Die Neue Zürcher Zeitung (NZZ) vom 31.7.2013 berichtete über die erfolgreiche Sammlung von Unterschriften für die Eidgenössische Volksinitiative «Für ein bedingungsloses Grundeinkommen» in der Schweiz, mit der Voraussicht, dass die Schweizerinnen und Schweizer wohl über ein Grundeinkommen abstimmen dürfen. Sollte diese Initiative eines Tages angenommen werden, ist der Bund verpflichtet, für die Einführung eines bedingungslosen Grundeinkommens zu sorgen. Dieses Grundeinkommen soll der ganzen Bevölkerung ein menschenwürdiges Dasein und die Teilnahme am öffentlichen Leben ermöglichen [1]. Das Gesetz soll insbeson dere die Finanzierung und die Höhe des Grundeinkommens regeln. Von bedingungslosen 2500 CHF pro Monat pro Person ist momentan die Rede.
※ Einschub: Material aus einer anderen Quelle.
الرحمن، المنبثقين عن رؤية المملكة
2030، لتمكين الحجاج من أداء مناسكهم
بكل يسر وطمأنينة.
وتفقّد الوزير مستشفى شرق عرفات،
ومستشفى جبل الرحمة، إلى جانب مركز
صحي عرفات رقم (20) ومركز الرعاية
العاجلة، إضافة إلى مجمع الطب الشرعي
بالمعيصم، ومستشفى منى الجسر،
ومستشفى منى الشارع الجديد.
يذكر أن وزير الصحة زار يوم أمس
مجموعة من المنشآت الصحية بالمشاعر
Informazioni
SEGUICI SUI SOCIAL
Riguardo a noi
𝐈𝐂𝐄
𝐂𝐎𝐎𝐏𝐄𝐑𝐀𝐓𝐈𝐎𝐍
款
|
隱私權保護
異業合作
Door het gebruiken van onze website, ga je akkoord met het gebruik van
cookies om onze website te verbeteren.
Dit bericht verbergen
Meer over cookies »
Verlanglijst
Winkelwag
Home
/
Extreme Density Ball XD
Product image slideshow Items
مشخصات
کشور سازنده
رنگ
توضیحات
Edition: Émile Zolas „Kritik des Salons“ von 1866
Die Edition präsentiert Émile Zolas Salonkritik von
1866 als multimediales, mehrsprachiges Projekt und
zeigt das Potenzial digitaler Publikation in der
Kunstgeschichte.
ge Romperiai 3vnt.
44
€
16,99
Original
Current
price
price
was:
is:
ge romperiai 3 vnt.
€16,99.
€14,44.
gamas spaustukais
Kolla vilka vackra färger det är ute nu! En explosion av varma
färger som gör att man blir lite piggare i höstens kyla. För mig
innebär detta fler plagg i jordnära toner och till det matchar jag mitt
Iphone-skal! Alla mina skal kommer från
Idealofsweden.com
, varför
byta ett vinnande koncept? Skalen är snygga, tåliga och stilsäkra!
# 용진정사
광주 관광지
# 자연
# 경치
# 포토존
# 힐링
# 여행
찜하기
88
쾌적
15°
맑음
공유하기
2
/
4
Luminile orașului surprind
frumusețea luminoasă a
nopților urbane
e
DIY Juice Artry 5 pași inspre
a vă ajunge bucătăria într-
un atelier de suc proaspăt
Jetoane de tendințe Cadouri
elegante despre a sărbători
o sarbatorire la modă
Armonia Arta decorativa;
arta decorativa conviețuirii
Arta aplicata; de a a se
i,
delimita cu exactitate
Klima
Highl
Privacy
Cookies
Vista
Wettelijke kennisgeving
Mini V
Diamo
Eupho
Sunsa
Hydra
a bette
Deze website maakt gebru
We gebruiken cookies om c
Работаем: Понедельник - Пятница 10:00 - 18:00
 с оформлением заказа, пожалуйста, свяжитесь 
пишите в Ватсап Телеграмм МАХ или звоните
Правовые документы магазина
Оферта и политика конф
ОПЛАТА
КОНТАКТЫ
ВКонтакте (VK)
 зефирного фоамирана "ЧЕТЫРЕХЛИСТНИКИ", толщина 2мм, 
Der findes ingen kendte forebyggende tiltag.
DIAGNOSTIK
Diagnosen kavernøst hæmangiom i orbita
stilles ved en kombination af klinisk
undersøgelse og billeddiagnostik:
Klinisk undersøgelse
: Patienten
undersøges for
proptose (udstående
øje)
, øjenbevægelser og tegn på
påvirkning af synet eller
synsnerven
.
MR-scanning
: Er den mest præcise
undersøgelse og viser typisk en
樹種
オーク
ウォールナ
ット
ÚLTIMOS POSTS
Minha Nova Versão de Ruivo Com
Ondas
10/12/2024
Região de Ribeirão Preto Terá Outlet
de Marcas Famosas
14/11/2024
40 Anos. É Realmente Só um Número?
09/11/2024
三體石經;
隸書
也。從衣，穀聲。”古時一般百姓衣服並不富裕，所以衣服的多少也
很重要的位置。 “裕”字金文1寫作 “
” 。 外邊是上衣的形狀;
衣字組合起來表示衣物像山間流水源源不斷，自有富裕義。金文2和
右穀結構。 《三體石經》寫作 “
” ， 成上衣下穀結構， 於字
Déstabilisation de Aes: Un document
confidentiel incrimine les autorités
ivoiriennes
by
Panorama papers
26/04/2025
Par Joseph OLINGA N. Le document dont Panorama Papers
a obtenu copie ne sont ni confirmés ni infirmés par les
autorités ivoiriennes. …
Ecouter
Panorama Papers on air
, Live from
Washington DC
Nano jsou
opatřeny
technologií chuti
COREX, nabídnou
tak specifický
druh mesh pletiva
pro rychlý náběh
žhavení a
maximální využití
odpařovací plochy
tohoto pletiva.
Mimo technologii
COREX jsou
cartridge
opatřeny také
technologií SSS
Für Kinder würde ein Viertel des Betrags der Erwachsenen ausbezahlt.

Ganzheitsmedizin setzt nicht nur auf die Bekämpfung von Erkrankungen, sondern ist auch dadurch gekennzeichnet, dass Wert auf den Erhalt bzw. die Entstehung von Gesundheit gelegt wird. Die salutogenetische Beratung der Patientinnen und Patienten ist ein Thema, dessen sich die Sprechstunde der Ganzheitsmedizin annimmt. Der Zusammenhang zwischen niedrigem sozialen Status - häufig mit niedrigem Einkommen, Arbeitslosigkeit oder Sozialhilfeempfang einhergehend - und schlechtem allgemeinen Gesundheitszustand ist bekannt. Dass Stress und psychische Belastungen sich auf das Immunsystem und damit negativ auf die Gesundheit auswirken können, ist naheliegend [2]. Vor diesem Hintergrund ist zu erwarten, dass sich eine Initiative wie jene zu einem bedingungslosen Grundeinkommen bzw. die gesellschaftlichen Veränderungen, die eine solche Initiative mit sich bringen würde, positiv auf die Gesundheit auswirken müssten. Dadurch könnte auch das Gesundheitssystem Entlastung finden.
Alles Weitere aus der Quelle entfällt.